Militer Myanmar kemudian mendeklarasikan status darurat untuk satu tahun ke depan dan juga membentuk sebuah dewan agung yang posisinya berada di atas kabinet. Kudeta dilakukan atas dasar tuduhan militer mengenai adanya kecurangan masif dalam pemilihan umum 2020.
Baca: Panglima Militer Myanmar Tegaskan Kudeta Tak Terhindarkan
DK PBB berkumpul pada Selasa kemarin, namun gagal meloloskan sebuah pernyataan gabungan karena tidak didukung Tiongkok. Kecaman gabungan memerlukan dukungan Tiongkok yang mempunyai kekuatan veto sebagai salah satu anggota tetap DK PBB.
Sebelum pertemuan, Utusan Khusus PBB untuk Myanmar Christine Schraner mengecam keras kudeta yang terjadi beberapa bulan usai pihak militer menolak hasil pemilu.
"Sudah jelas bahwa hasil dari pemilu (2020) adalah kemenangan telak bagi partai Suu Kyi," tegas Schraner, dilansir dari laman BBC pada Rabu, 3 Februari 2021.
Hingga saat ini, keberadaan Suu Kyi belum diketahui sejak ditahan militer pada Senin dini hari. Namun Suu Kyi sempat menyampaikan pesan tertulis yang berisi dorongan kepada masyarakat untuk menentang kudeta militer.
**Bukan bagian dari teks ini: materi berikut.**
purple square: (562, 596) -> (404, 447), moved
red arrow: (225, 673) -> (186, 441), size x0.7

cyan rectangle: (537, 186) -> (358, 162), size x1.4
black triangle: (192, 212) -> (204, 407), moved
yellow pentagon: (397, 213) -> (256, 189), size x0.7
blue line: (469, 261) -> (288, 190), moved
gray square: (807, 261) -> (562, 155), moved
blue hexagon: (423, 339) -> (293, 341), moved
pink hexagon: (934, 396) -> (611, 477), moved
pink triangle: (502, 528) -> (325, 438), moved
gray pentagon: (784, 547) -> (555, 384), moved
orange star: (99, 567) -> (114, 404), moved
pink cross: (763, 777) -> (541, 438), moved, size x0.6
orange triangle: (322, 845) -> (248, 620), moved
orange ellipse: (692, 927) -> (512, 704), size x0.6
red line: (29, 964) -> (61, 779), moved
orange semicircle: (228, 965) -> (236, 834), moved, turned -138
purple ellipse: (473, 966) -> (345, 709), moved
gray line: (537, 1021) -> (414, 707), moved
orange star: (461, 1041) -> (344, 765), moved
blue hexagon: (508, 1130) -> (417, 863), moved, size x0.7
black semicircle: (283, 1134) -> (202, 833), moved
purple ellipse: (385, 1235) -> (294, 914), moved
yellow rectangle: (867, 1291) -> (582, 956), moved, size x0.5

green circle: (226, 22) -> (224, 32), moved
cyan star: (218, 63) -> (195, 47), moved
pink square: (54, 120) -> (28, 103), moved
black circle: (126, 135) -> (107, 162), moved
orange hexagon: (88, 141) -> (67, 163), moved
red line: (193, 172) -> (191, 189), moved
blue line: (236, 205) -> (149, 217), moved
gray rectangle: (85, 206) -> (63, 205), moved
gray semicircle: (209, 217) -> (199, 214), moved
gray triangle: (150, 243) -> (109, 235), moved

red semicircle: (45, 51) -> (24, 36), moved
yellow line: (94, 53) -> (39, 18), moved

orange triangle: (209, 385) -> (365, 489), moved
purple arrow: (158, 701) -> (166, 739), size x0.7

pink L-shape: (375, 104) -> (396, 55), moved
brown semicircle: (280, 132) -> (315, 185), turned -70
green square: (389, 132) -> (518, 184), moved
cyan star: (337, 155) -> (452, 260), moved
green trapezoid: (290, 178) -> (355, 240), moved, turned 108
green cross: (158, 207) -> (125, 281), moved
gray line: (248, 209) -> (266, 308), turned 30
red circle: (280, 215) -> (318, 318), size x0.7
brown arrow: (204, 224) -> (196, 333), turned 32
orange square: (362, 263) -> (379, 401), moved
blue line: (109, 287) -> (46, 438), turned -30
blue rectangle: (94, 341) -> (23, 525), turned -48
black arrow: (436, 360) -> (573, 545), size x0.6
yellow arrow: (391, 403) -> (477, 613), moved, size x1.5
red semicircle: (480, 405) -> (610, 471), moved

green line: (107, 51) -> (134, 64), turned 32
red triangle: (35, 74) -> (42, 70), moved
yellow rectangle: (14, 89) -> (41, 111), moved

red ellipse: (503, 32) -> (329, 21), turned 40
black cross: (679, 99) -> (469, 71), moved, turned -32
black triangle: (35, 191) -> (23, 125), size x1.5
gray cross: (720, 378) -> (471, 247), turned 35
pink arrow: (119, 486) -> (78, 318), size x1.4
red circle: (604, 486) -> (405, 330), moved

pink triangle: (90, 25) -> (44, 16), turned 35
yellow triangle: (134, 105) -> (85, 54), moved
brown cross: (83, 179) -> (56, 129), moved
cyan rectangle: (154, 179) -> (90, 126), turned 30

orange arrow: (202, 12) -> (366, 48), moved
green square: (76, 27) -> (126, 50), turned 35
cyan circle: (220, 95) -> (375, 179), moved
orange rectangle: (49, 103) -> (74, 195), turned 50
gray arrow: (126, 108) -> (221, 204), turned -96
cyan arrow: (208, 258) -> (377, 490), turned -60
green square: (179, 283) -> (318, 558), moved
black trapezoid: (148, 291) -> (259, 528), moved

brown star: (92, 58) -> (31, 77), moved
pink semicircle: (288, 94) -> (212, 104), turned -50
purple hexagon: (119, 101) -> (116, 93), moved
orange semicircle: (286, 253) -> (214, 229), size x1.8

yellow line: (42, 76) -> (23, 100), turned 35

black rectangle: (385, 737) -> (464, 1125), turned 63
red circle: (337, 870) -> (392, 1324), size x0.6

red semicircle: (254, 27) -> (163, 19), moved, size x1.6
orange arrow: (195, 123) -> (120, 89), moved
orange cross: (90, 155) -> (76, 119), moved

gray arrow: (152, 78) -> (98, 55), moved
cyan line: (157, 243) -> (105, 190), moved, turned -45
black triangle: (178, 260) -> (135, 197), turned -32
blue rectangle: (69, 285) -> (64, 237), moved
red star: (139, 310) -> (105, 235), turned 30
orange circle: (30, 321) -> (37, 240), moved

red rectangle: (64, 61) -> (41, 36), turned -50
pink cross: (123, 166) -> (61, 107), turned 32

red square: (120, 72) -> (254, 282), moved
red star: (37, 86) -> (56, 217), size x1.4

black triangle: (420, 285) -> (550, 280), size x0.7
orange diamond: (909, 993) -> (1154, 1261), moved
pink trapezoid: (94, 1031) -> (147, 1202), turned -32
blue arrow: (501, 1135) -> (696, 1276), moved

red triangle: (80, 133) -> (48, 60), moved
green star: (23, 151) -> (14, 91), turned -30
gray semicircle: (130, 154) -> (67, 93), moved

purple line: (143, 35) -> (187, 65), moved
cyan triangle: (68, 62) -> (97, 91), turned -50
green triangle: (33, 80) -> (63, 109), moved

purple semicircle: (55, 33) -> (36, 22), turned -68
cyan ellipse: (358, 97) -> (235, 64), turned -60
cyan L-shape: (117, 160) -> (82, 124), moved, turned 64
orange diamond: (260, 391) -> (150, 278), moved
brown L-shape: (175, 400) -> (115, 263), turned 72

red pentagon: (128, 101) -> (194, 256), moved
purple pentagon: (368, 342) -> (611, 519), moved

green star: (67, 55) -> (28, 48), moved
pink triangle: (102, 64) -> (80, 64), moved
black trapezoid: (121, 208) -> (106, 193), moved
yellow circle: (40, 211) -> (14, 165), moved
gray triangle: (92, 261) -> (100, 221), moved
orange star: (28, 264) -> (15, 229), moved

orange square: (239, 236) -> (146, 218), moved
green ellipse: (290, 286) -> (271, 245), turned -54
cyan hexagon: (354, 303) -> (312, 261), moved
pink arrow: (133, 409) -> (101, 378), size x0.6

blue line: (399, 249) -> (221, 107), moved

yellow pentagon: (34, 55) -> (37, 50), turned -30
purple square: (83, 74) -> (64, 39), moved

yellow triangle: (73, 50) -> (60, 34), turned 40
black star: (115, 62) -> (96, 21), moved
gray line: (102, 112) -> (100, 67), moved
Di Yangon, kota terbesar di Myanmar, tanda-tanda penentangan kudeta sudah mulai terlihat. Sebagian warga terpantau membunyikan klakson mobil hingga memukul peralatan dapur seperti panci dan wajan sebagai bentuk protes terhadap militer.
Pengguna media sosial Myanmar melakukan live-streaming atau mengunggah video yang memperlihatkan aksi memukul peralatan masak. Beberapa dari mereka meneriakkan slogan antikudeta dengan tagar #voiceoutfordemocracy bermunculan di medsos Myanmar.